2 décembre, 2016Dans le cadre d’un procès qui pose un inquiétant précédent, douze travailleurs ont été reconnus coupables d’une série d’accusations à la suite de l’escalade d’un conflit de travail au sein d’une zone de libre échange.
Douze travailleurs vont être condamnés aujourd’hui et pourraient se voir infliger des peines allant jusqu’à trois ans de prison. Ils ont été arrêtés en juin 2016 lorsque la police anti-émeute a opéré un raid sur une manifestation pacifique devant l’usine SAE-A Tecnotex dans la zone de libre échange de Tipitapa, Managua.
Cette usine, dont les propriétaires sont sud-coréens, emploie 3.000 salariés et produit des vêtements pour l’exportation à destination d’entreprises aux États-Unis, dont Kohls, Target, JC Penney et Wal-Mart. Des tensions allaient croissant depuis un certain temps, les travailleurs réclamant d’avoir accès à de l’eau potable et à des soins de santé ainsi que des objectifs de production réalistes.
Le conflit a connu une escalade lorsque deux leaders du syndicat Esfuerzo Democrático, affilié à IndustriALL Global Union par le biais de la fédération du textile FESITEX, ont été jetés à la porte. Trois mille travailleurs et travailleuses se sont alors croisés les bras pour exiger leur réintégration et une manifestation pacifique s’est tenue devant l’usine.
Chose inédite au sein des zones de libre échange au Nicaragua, la police anti-émeute avait été envoyée pour mettre les troubles sous l’éteignoir. La police a arrêté sans discernement et de manière arbitraire une douzaine de travailleurs, y compris certains venus d’autres usines et qui étaient là rassemblés pacifiquement ou qui ne faisaient simplement que passer, tout comme un chauffeur de taxi qui n’avait rien à voir avec la manifestation.
Ces douze personnes ont été amenées à comparaître sur base d’accusations soutenues par le Procureur de la République. Dans l’attente de leur procès, celles employées par SAE Tecnotex n’ont pas pu travailler pour subvenir à leurs besoins et ceux de leurs familles.
L’entreprise avait persécuté les syndicalistes et s’en était prise à sa main d’œuvre auparavant : en 2013, des travailleurs protestant contre la mise à pied de leaders syndicaux avaient été pris à partie par une bande, selon toute vraisemblance recrutée par l’entreprise. Néanmoins, il s’agit de la première fois où l’État intervient en faveur de l’employeur.

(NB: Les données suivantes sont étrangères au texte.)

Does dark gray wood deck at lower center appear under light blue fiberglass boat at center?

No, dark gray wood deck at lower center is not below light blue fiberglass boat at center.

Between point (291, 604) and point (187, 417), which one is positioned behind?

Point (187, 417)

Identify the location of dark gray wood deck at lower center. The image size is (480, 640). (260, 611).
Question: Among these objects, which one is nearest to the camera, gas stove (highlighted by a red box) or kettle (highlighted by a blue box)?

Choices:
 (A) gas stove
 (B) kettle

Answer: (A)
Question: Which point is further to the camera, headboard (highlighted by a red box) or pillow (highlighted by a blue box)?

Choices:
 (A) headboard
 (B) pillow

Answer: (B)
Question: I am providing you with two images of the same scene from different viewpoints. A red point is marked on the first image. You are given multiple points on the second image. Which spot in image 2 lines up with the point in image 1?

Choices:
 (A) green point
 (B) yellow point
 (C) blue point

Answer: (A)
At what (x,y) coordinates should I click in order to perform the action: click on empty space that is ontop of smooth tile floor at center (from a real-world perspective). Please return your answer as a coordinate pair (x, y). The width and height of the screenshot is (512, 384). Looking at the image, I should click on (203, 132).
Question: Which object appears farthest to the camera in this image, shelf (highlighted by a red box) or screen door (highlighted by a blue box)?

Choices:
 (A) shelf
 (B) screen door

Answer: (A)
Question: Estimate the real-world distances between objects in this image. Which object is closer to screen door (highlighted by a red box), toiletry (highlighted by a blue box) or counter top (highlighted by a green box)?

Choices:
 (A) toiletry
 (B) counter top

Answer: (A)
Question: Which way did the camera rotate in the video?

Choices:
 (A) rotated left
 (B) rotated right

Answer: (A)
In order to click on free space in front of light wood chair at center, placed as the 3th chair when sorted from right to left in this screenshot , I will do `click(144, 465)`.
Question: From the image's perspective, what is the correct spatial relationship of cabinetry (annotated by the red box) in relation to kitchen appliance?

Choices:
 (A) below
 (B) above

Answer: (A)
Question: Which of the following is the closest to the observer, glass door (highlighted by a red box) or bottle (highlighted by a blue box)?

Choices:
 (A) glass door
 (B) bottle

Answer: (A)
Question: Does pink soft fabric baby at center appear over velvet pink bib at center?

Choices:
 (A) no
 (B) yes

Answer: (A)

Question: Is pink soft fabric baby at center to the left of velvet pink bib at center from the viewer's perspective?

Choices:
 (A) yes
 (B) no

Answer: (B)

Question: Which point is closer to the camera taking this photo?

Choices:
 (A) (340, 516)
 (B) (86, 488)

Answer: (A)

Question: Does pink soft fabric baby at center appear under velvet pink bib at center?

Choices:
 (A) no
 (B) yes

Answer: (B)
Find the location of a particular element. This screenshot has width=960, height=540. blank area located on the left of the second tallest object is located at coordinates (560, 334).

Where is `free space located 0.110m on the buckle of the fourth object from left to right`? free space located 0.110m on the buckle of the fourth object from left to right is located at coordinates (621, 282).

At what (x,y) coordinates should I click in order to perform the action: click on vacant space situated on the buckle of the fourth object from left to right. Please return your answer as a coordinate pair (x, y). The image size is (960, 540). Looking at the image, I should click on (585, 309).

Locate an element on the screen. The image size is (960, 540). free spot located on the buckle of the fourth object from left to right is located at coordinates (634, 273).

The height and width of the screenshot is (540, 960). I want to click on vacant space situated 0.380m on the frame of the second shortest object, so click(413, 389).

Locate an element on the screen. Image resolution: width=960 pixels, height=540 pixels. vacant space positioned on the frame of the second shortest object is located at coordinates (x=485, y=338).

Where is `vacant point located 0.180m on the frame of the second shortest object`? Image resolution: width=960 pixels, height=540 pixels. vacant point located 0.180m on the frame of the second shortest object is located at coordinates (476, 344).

Le procès a eu lieu la semaine dernière. La directrice des ressources humaines de SAE-A Tecnotex, Fanny Noguera, a témoigné contre les travailleurs lors du procès et deux vigiles de l’entreprise ont comparus en tant que victimes blessées. La sentence devrait tomber aujourd’hui.
Ce procès est un sinistre précédent pour l’accord de libre échange que les pays d’Amérique centrale viennent tout juste de conclure avec la Corée du Sud et qui devrait se traduire par un accroissement significatif des investissements coréens dans la région.
Des syndicats sont sous le feu des attaques de l’État à l’instigation de grandes entreprises en Corée du Sud et on craint que ce modèle de relations sociales soit exporté comme faisant partie de l’accord commercial.
Le Secrétaire général d’IndustriALL, Valter Sanches, a écrit à la Procureure de la République, Ana Julia Guido Ochoa, pour condamner le précédent que constitue la criminalisation d’un conflit de travail et pour l’appeler à abandonner les charges.
Il a écrit au Président du Nicaragua, Daniel Ortega, pour lui demander d’intervenir et pour que le fonctionnaire en charge de la certification syndicale reconnaisse ce syndicat comme légitime représentant des travailleurs.
Valter Sanches a également adressé un courrier au Président de SAE-A Tecnotex en Corée du Sud, Woong-ki Kim, pour appeler l’entreprise à abandonner les charges contre les travailleurs et à leur verser les salaires correspondant à la période pendant laquelle ils n’ont pas pu prester.
Des copies de ces courriers ont aussi été envoyées à Walmart.
Il déclare :
“Cette condamnation injuste de travailleurs ne faisant rien d’autre que de défendre leurs droits pose un épouvantable précédent.
“L’entreprise doit abandonner les charges et négocier de bonne foi avec le syndicat en vue de renouveler la convention collective.”